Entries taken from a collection
○ ○ ○ ○

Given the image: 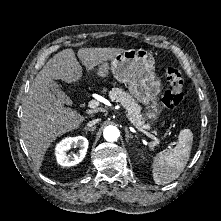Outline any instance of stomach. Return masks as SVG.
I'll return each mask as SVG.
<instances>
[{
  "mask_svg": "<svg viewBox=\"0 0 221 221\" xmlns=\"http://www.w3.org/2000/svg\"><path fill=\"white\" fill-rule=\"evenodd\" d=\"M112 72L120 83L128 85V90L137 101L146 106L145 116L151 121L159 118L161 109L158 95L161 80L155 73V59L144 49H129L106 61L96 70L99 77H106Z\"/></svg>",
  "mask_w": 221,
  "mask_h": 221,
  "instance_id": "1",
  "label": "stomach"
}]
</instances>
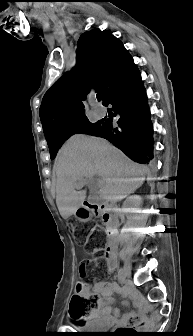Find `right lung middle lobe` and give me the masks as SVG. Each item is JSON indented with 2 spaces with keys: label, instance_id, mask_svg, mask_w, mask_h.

○ ○ ○ ○

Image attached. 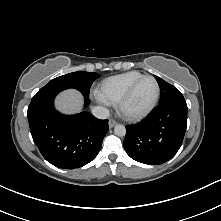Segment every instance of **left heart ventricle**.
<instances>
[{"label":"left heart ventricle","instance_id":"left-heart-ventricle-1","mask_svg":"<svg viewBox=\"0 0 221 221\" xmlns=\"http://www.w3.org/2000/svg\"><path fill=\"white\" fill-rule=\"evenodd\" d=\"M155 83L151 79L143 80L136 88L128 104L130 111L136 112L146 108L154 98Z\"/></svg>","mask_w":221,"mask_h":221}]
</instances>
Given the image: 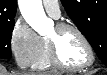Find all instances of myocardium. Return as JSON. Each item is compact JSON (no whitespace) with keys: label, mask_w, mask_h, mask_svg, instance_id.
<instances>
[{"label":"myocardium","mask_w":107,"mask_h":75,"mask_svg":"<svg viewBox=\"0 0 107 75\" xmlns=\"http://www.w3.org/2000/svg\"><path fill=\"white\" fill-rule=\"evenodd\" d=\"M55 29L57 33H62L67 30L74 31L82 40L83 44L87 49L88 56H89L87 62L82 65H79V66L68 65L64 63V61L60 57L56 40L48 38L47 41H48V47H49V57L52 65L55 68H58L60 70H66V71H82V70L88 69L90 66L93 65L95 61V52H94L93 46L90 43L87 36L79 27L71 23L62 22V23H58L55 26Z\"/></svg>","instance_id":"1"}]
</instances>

○ ○ ○ ○

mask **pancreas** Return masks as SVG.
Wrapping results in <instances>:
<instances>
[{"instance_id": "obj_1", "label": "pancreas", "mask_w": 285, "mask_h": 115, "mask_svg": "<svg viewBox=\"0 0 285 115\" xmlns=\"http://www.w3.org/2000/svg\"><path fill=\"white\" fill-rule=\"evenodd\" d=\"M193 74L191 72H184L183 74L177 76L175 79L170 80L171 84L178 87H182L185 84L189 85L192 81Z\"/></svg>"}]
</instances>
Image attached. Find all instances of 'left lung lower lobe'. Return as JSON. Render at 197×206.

○ ○ ○ ○

The problem:
What are the lines above, starting at the one with "mask **pancreas** Return masks as SVG." and ending at the one with "Image attached. Find"? Give them again exactly, and only them.

Answer:
mask **pancreas** Return masks as SVG.
Wrapping results in <instances>:
<instances>
[{"instance_id": "obj_1", "label": "pancreas", "mask_w": 285, "mask_h": 115, "mask_svg": "<svg viewBox=\"0 0 285 115\" xmlns=\"http://www.w3.org/2000/svg\"><path fill=\"white\" fill-rule=\"evenodd\" d=\"M193 74L191 72H184L183 74L177 76L175 79L170 80L171 84L178 87H182L185 84L189 85L192 81Z\"/></svg>"}]
</instances>
Image attached. Find all instances of 'left lung lower lobe'. Return as JSON. Render at 197×206.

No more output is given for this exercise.